**What needs to be done:** In the listing below, locate the lines that hold "went" and copy them.

Data shown START

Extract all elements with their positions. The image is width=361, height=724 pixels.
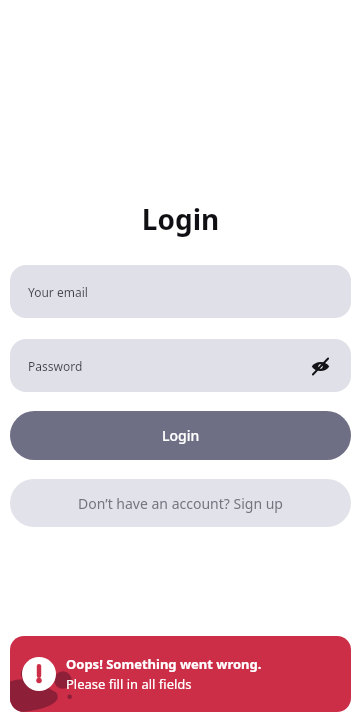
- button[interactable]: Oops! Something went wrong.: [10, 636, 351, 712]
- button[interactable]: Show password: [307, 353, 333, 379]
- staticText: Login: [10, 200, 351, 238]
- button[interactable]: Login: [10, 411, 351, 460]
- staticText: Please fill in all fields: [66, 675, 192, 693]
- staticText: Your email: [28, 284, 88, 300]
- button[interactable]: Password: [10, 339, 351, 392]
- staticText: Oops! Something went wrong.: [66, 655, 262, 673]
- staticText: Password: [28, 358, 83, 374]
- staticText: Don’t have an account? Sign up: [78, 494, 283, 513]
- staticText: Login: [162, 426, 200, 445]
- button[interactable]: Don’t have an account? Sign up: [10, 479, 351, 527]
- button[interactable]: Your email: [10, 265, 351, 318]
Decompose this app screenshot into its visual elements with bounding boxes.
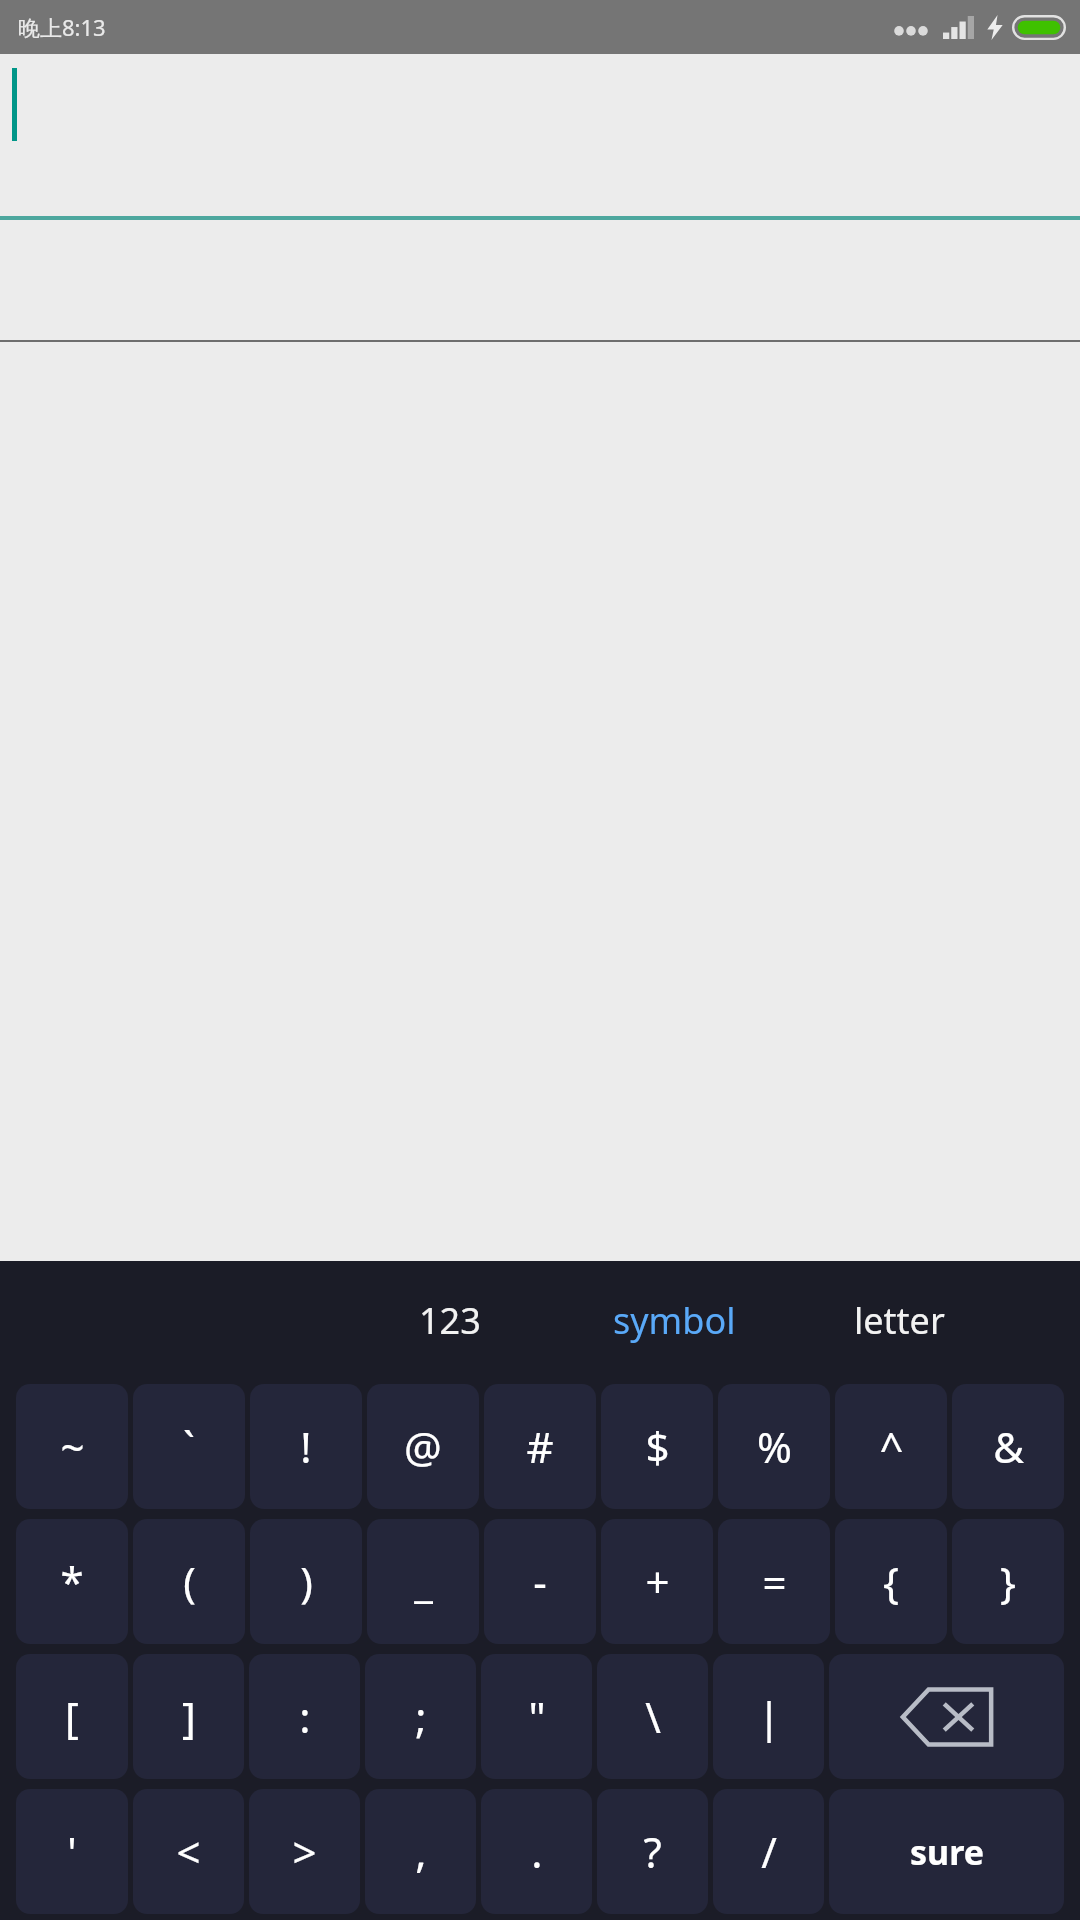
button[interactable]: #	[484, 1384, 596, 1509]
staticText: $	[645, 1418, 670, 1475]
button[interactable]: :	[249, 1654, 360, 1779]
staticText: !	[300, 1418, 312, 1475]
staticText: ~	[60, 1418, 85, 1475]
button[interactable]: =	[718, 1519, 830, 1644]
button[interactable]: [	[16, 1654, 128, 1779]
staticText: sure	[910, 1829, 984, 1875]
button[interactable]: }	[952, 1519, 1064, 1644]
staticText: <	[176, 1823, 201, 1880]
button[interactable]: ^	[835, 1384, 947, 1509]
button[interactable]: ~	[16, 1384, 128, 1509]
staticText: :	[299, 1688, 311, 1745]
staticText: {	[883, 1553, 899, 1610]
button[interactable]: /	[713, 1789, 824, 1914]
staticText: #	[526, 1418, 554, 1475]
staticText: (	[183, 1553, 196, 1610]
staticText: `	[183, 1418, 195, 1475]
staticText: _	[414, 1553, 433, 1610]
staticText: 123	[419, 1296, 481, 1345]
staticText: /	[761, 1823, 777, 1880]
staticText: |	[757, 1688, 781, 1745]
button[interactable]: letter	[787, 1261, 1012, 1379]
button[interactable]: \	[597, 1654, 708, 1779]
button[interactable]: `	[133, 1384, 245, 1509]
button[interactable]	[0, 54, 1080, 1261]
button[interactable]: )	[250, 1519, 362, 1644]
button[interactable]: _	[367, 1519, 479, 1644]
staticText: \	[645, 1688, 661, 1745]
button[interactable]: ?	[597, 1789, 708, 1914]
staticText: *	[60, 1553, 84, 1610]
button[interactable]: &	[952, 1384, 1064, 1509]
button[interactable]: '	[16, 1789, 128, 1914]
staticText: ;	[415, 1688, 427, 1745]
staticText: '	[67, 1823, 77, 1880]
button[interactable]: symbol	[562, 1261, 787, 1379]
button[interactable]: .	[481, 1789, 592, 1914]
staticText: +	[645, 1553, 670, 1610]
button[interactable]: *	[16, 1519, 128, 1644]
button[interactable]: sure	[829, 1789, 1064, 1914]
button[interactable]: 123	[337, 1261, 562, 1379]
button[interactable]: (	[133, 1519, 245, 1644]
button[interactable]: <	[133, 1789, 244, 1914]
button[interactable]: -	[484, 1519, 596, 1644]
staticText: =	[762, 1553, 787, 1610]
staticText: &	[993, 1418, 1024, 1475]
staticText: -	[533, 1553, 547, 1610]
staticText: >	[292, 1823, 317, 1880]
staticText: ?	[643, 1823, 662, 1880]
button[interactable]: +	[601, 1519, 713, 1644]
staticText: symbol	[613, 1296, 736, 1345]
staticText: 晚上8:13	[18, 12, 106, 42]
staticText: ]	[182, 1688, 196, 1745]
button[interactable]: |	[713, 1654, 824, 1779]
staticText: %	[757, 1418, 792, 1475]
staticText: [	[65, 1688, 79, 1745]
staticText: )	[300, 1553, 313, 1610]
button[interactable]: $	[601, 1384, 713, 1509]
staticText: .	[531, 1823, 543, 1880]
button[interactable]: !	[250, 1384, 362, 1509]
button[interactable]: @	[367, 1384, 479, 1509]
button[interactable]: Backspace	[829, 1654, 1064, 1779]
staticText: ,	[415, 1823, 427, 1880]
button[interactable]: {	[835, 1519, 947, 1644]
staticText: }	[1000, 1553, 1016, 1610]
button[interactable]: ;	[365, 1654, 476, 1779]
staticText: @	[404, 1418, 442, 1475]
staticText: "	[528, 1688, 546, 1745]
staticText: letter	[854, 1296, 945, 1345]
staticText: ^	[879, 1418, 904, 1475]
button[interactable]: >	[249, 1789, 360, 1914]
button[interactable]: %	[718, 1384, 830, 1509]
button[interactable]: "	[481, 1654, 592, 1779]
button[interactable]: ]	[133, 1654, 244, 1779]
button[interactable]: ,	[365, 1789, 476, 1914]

Data shown END
Data shown START

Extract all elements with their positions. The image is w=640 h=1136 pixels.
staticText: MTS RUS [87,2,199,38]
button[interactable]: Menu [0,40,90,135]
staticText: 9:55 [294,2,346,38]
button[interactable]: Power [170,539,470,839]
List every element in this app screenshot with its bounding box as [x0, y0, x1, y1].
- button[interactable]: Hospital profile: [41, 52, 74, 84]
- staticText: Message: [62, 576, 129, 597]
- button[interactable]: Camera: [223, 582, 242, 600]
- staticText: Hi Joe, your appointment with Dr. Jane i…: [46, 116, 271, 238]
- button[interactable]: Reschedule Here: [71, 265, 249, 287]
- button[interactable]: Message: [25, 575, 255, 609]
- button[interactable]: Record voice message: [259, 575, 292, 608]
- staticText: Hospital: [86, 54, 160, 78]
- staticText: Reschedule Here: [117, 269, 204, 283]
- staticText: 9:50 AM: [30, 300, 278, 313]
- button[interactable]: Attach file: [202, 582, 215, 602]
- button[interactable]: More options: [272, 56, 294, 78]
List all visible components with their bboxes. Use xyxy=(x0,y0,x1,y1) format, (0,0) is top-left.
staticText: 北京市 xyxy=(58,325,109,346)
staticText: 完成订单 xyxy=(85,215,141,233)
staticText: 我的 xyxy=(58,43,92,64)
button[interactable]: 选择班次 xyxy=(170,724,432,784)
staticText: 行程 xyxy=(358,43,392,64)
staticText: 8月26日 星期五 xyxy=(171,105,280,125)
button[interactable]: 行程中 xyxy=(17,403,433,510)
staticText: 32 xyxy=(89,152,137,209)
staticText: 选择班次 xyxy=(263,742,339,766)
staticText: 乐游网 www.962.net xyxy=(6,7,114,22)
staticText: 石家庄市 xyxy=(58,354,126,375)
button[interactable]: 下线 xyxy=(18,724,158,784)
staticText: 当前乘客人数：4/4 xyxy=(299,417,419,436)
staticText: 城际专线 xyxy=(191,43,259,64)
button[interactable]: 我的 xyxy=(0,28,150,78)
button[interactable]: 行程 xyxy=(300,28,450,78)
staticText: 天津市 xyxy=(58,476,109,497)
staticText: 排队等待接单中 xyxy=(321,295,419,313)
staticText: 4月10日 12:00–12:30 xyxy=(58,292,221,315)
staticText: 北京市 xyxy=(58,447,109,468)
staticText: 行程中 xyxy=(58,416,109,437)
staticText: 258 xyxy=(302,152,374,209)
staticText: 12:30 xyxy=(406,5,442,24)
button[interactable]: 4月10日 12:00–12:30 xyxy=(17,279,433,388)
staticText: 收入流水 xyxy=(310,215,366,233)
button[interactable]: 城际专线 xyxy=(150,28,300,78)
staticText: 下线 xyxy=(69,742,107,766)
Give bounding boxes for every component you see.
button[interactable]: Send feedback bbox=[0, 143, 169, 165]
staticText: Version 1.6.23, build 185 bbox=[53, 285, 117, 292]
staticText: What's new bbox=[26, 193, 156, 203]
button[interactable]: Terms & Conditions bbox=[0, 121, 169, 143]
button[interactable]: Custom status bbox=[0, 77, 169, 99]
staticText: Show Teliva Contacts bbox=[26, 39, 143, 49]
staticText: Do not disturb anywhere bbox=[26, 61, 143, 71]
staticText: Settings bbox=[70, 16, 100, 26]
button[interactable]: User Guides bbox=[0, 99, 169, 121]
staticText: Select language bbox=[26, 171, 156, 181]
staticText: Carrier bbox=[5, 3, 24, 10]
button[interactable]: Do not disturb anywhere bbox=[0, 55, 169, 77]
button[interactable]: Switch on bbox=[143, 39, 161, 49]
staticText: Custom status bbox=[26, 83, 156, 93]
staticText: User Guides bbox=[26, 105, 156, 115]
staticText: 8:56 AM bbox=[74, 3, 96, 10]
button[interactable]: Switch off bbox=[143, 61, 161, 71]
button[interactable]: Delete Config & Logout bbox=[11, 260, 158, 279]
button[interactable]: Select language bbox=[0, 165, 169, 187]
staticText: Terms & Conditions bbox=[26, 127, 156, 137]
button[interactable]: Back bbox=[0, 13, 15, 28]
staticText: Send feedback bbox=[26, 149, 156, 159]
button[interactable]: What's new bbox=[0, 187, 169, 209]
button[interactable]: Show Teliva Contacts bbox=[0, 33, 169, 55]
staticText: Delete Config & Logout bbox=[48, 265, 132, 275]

Data shown END

**Expected answer:**
- button[interactable]: Oops! Something went wrong.: [10, 636, 351, 712]
- staticText: Oops! Something went wrong.: [66, 655, 262, 673]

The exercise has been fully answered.